The researchers conducted follow-up at one month, six months, one year, two years and three to five years. Stone said that they repeated imaging in patients with events.

Baseline clinical features of the 697 patients were 30.3% who underwent STEMI in less than 24 hours; 65.4% non-STEMI patients; and 4.3% patients with unstable angina and stent thrombosis changes.

The mean number of IVUS lesions per patient at baseline with a mean luminal area (MLA) of less than 4 mm2 was 0.74. Nearly 60% of 612 patients had zero lesions per coronary tree; one-quarter had one; 8% had two; 4% had three; and 3.4% had four or more. There were a total of 453 lesions.

The PROSPECT methodology of IVUS/Virtual Histology Core Lab Analysis classified the lesions into 13 main sub-types based on virtual histology composition:
1. Fibrotic
2. Fibrocalcific
3. Pathological intimal thickening
4-9. Thick-cap fibroatheromas
10-13. Virtual histology thin-cap fibroatheroma (presumed high risk)
The ischemia-producing lesions are left behind.

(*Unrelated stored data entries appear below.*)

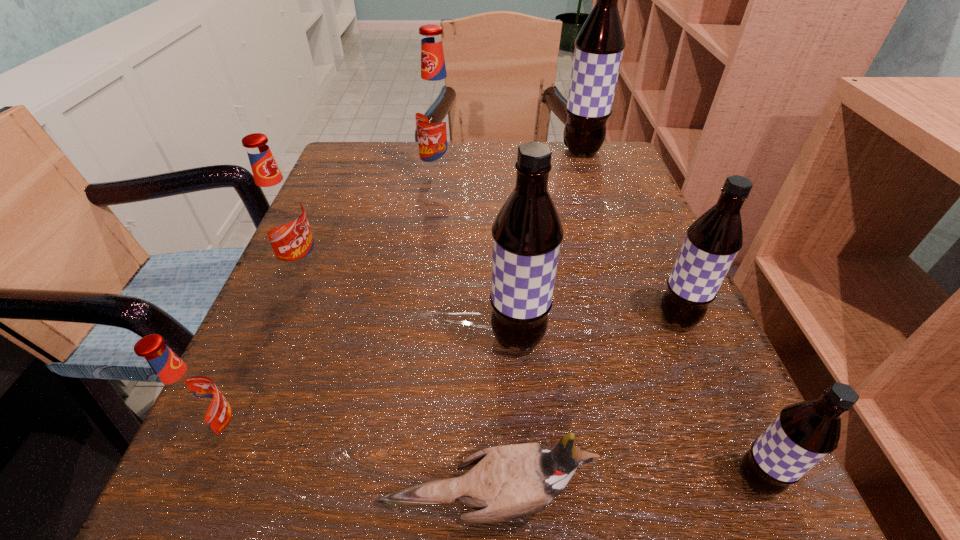 This screenshot has height=540, width=960. In order to click on vacant space at the far left corner of the desktop in this screenshot , I will do `click(376, 165)`.

In the image, there is a desktop. At what (x,y) coordinates should I click in order to perform the action: click on vacant space at the near left corner. Please return your answer as a coordinate pair (x, y). The height and width of the screenshot is (540, 960). Looking at the image, I should click on (285, 485).

Identify the location of vacant space at the far right corner of the desktop. The width and height of the screenshot is (960, 540). (605, 163).

The height and width of the screenshot is (540, 960). In the image, there is a desktop. What are the coordinates of `free region at the near right corner` in the screenshot? It's located at (683, 457).

Image resolution: width=960 pixels, height=540 pixels. Identify the location of vacant area between the nearest root beer and the second biggest red root beer. point(530,374).

I want to click on vacant space that is in between the third biggest brown root beer and the tallest root beer, so click(x=630, y=235).

This screenshot has width=960, height=540. I want to click on empty space between the third farthest root beer and the third nearest object, so click(x=262, y=352).

At what (x,y) coordinates should I click in order to perform the action: click on vacant space that's between the smallest brown root beer and the fifth root beer from right to left. Please return your answer as a coordinate pair (x, y). Looking at the image, I should click on (599, 329).

The image size is (960, 540). In order to click on vacant area that lies between the seventh nearest object and the bird in this screenshot , I will do `click(460, 342)`.

This screenshot has height=540, width=960. I want to click on free point between the farthest red root beer and the smallest brown root beer, so click(x=599, y=329). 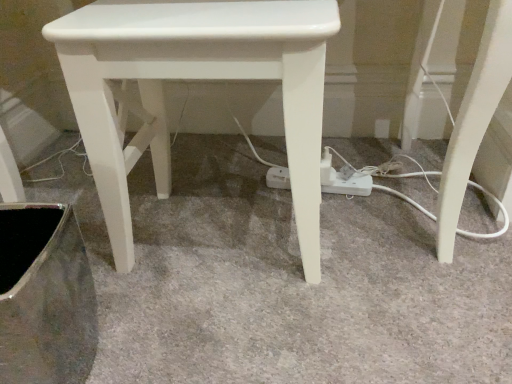 Question: Does white glossy stool at center have a lesser width compared to white plastic extension cord at center?

Choices:
 (A) no
 (B) yes

Answer: (A)

Question: Is the depth of white glossy stool at center less than that of white plastic extension cord at center?

Choices:
 (A) yes
 (B) no

Answer: (A)

Question: Is the surface of white glossy stool at center in direct contact with white plastic extension cord at center?

Choices:
 (A) no
 (B) yes

Answer: (A)

Question: Does white glossy stool at center turn towards white plastic extension cord at center?

Choices:
 (A) yes
 (B) no

Answer: (B)

Question: From a real-world perspective, is white glossy stool at center over white plastic extension cord at center?

Choices:
 (A) no
 (B) yes

Answer: (B)

Question: In terms of height, does metallic silver swivel chair at lower left look taller or shorter compared to white glossy stool at center?

Choices:
 (A) tall
 (B) short

Answer: (B)

Question: From the image's perspective, is metallic silver swivel chair at lower left positioned above or below white glossy stool at center?

Choices:
 (A) above
 (B) below

Answer: (B)

Question: In the image, is metallic silver swivel chair at lower left positioned in front of or behind white glossy stool at center?

Choices:
 (A) behind
 (B) front

Answer: (B)

Question: Based on their positions, is metallic silver swivel chair at lower left located to the left or right of white glossy stool at center?

Choices:
 (A) right
 (B) left

Answer: (B)

Question: Choose the correct answer: Is metallic silver swivel chair at lower left inside white plastic extension cord at center or outside it?

Choices:
 (A) outside
 (B) inside

Answer: (A)

Question: From a real-world perspective, is metallic silver swivel chair at lower left positioned above or below white plastic extension cord at center?

Choices:
 (A) below
 (B) above

Answer: (B)

Question: Is metallic silver swivel chair at lower left in front of or behind white plastic extension cord at center in the image?

Choices:
 (A) behind
 (B) front

Answer: (B)

Question: Considering the positions of metallic silver swivel chair at lower left and white plastic extension cord at center in the image, is metallic silver swivel chair at lower left wider or thinner than white plastic extension cord at center?

Choices:
 (A) wide
 (B) thin

Answer: (A)

Question: Is white plastic extension cord at center taller or shorter than metallic silver swivel chair at lower left?

Choices:
 (A) tall
 (B) short

Answer: (B)

Question: Based on their sizes in the image, would you say white plastic extension cord at center is bigger or smaller than metallic silver swivel chair at lower left?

The baseline features revealed the presence of at least one or more virtual histology lesion subtypes in 616 patients (2,381 total lesions):
  • 16.5% fibrotic
  • 33.1% fibrocalcific
  • 73.5% pathological intimal thickening
  • 67.2% fibroatheroma
  • 58.5% thick-cap fibroatheroma
  • 28.4% thin-cap fibroatheroma
Of the 28.4% with thin caps, 18% had one lesion and 8% had two.

At least one non-culprit lesion with an IVUS MLA less than 4.0 mm2 was found in nearly half of all patients, which Stone said came as a surprise to researchers.

In the PROSPECT trial, after stenting of all visibly ruptured and angiographically significant lesions in patients with ACS, the investigators comprehensively characterized the left main and three major coronary arteries with IVUS and virtual histology in the majority of patients, with a slice-by-slice data linked to QCA.

Insights gained from the baseline findings include:
  • That at least one non-culprit lesion with an IVUS MLA <4.0 mm2 was identified in about 42% of patients.
  • That virtual histology thin-cap fibroatheromas were identified in the coronary tree in about 28% of patients, and were more widespread than previously described.
The trial is currently in the follow-up phase and will allow researchers to determine whether baseline demographics, biomarkers, angiography, IVUS, and virtual histology can identify patients and lesions at risk for future adverse cardiovascular events.